TASK DESCRIPTION:
Looking through the data below, work out how many lines have the word "NARACAMICIE". Reply with that number only.

Saved data entries:

------------------------------------------------------------------------

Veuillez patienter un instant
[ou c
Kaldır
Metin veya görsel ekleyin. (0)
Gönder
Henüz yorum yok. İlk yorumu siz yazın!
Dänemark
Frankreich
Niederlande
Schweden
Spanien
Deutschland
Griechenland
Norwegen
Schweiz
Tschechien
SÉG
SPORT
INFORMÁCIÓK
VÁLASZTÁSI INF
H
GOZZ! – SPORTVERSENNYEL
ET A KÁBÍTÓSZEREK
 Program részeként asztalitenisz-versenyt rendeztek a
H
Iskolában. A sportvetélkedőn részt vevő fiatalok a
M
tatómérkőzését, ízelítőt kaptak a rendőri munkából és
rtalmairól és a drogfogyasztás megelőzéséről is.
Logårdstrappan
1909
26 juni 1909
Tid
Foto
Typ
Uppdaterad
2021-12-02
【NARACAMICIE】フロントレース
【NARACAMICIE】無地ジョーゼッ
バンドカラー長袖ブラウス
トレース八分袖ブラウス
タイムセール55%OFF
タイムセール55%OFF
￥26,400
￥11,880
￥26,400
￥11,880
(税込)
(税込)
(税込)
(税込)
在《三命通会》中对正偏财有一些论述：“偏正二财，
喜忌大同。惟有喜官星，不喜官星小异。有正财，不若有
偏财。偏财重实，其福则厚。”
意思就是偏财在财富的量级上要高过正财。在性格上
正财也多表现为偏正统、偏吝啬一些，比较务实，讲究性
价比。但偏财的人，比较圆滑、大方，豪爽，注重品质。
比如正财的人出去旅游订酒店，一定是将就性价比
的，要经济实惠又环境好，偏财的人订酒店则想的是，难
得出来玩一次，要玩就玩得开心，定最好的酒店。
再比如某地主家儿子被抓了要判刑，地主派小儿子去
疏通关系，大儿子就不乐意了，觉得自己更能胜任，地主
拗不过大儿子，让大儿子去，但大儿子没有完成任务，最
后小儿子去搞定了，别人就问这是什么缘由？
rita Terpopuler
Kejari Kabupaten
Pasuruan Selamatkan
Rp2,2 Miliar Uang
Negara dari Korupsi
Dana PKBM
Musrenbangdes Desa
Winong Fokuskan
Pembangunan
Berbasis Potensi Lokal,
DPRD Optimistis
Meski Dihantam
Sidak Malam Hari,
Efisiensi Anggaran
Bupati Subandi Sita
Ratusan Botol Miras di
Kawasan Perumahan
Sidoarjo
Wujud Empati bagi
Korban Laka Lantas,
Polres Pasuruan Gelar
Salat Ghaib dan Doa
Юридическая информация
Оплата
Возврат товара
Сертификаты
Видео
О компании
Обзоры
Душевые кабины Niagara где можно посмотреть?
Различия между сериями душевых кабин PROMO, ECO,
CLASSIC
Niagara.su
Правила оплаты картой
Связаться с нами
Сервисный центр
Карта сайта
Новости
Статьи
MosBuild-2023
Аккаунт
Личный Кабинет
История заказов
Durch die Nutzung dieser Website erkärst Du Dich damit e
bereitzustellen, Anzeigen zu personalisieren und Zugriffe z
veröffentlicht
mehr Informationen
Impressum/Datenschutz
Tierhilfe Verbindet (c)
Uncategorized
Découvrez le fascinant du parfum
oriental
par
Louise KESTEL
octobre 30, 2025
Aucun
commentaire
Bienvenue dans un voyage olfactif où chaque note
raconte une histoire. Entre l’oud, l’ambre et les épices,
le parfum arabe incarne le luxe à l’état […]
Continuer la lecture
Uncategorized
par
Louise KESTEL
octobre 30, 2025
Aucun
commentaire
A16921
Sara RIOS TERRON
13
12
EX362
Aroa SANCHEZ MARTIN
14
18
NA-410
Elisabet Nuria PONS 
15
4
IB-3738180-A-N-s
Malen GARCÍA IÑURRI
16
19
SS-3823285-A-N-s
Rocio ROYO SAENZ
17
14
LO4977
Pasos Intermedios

------------------------------------------------------------------------

EXERCISE ANSWER:
2